Wikipedia As The Knowledge Base In Studies And Frameworks
As mentioned earlier, many NER-related studies have used Wikipedia (and its API too!) to develop efficient entity-linking algorithms. One study by Milan Dojchinovski and team from the University of Economics, Prague, have developed NER systems based on Wikipedia’s Search API as well as Apache Lucene search API (entityclassifier.eu is one framework).
They have also worked with other entity-linking variations like most frequent-sense method, co-occurrence based linking and explicit semantic analysis-based linking, to analyse efficiency on Wikipedia Search and Lucene Search. Their study was presented in the Text Analysis Conference Knowledge Base Population (TAC KBP) 2013.
The study mentioned above worked with variations and combinations of concepts in NER. However, the earlier analysis used illustrations such as graphs for entity linking. A study by X Han and team is one example. They design a graph-based method “which can model and exploit the global interdependence between different entity linking decisions” with Wikipedia as the knowledge base.
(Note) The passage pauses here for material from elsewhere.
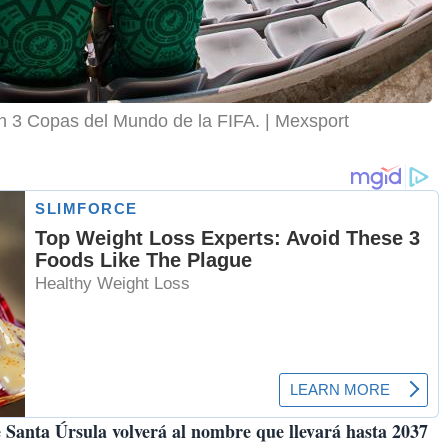
on 3 Copas del Mundo de la FIFA.
Mexsport
 Santa Úrsula volverá al nombre que llevará hasta 2037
This means, inference-reference-based entities on a broader perspective, that is, entities linking other entities. By considering an example from Wikipedia results, they establish a semantic relationship required for entities to chart out the reference graph. Now, this method is compared with conventional linking methods like Wikify!, among others, and fared better in terms of precision versus word recall.
- Dexter: An open source entity-linking framework developed by researchers at ISTI-CNR, Italy, Dexter identifies text fragments in a document referring to entities present in Wikipedia. The linking process is divided into three steps, text fragment identification, disambiguation and ranking, which forms the core module in the software. Since Dexter is open source, it becomes easy to measure and analyse various existing entity linking algorithms.
- Babelfy: A multilingual open source framework, Babelfy has a web interface and a RESTful API to perform entity-linking as well as word sense disambiguation (WSD) to address various problems in computational linguistics. One noteworthy advantage it provides is the integration with Java, the most used programming language in IT. Developed by researchers at Sapienza University of Rome, Italy, Babelfy is intended for everyone and provides a simple, user-friendly interface. You can check out Babelfy here.
- DBPedia: More of a knowledge base, DBPedia is an open source community project developed and supported by numerous researchers from various fields. Wikipedia forms the major information base in DBPedia and supports more than 100 language versions. It is also used for entity linking and other NLP applications through browser-based interactions. SQL is the means to interact in DBPedia. With web queries pervading the online space, DBPedia is certainly helpful in complex tasks in text analysis.
NER has been in existence for the past two decades. With NLP advancements on the rise, text analysis will definitely improve vastly be it in terms of languages, jargons, contexts and so on. Text-based applications no longer need to be computation-intensive or hard to develop as NLP is simplifying all these processes.